YOUR TASK
Taking the line with "Discover Welwyn Hatfield" as the first and the line with "all other sperm" as the last, set down exactly every line in that range from the entries below, and no more.

INFORMATION SHOWN
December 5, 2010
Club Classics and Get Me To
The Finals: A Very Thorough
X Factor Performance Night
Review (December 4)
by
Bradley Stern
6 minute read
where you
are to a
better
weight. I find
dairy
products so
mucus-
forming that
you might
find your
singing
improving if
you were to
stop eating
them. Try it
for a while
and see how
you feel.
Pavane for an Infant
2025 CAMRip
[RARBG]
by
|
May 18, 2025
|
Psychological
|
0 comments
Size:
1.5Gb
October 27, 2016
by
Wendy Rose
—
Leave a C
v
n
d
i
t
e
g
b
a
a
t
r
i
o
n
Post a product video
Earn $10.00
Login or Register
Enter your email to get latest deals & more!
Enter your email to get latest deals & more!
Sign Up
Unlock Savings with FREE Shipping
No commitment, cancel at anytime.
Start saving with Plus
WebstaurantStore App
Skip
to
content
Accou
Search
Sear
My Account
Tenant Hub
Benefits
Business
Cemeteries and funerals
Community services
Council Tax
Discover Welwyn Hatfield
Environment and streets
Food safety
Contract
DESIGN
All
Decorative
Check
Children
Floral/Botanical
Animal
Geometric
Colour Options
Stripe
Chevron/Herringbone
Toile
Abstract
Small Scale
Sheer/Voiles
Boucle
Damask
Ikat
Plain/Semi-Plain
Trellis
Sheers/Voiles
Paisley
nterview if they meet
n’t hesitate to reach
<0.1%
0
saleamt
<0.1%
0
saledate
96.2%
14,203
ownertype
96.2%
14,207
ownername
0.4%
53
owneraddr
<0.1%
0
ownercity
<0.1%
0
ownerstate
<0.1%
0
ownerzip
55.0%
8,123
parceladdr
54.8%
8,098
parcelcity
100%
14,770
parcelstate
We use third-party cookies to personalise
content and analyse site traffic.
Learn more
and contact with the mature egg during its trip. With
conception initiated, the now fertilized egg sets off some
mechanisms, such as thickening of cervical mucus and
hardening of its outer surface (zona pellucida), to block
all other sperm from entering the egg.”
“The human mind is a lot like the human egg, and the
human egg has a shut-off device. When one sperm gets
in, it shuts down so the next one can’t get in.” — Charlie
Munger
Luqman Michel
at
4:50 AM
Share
---
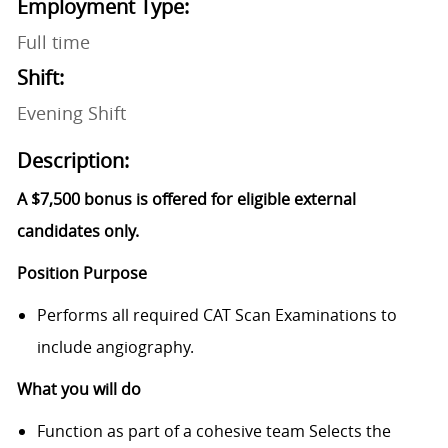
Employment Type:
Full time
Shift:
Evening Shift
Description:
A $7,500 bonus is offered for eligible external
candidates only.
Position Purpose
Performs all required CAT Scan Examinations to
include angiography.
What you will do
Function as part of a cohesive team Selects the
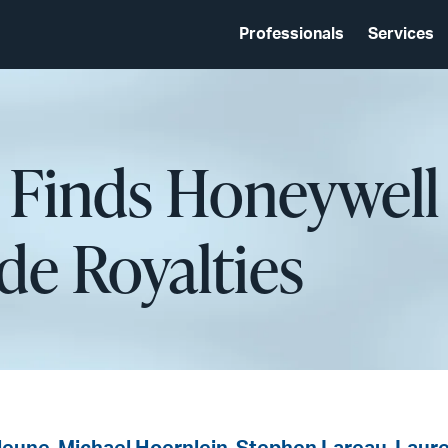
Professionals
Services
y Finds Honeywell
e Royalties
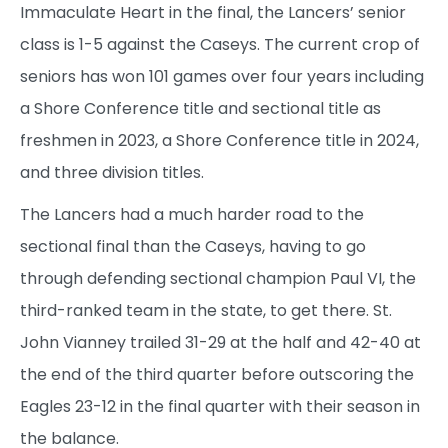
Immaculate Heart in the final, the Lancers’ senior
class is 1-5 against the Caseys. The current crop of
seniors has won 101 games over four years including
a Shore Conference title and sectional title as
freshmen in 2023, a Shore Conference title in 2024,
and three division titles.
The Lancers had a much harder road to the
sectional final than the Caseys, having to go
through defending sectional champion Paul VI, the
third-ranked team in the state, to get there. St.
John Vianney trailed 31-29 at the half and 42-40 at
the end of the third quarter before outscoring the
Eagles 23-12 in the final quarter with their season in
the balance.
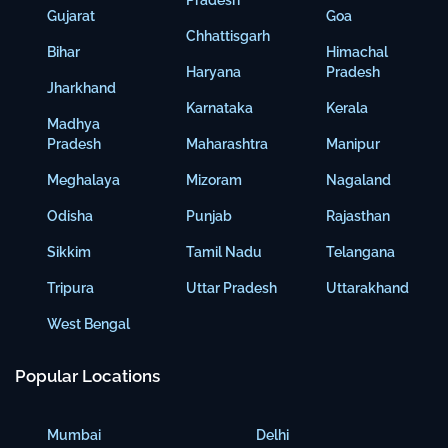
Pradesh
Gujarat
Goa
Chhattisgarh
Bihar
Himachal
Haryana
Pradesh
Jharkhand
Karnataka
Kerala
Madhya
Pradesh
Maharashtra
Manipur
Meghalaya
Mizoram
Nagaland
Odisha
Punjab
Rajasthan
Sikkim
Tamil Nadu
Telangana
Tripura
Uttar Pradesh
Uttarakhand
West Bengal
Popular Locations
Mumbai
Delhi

EXPECTED OUTPUT
Discover Welwyn Hatfield
Environment and streets
Food safety
Contract
DESIGN
All
Decorative
Check
Children
Floral/Botanical
Animal
Geometric
Colour Options
Stripe
Chevron/Herringbone
Toile
Abstract
Small Scale
Sheer/Voiles
Boucle
Damask
Ikat
Plain/Semi-Plain
Trellis
Sheers/Voiles
Paisley
nterview if they meet
n’t hesitate to reach
<0.1%
0
saleamt
<0.1%
0
saledate
96.2%
14,203
ownertype
96.2%
14,207
ownername
0.4%
53
owneraddr
<0.1%
0
ownercity
<0.1%
0
ownerstate
<0.1%
0
ownerzip
55.0%
8,123
parceladdr
54.8%
8,098
parcelcity
100%
14,770
parcelstate
We use third-party cookies to personalise
content and analyse site traffic.
Learn more
and contact with the mature egg during its trip. With
conception initiated, the now fertilized egg sets off some
mechanisms, such as thickening of cervical mucus and
hardening of its outer surface (zona pellucida), to block
all other sperm from entering the egg.”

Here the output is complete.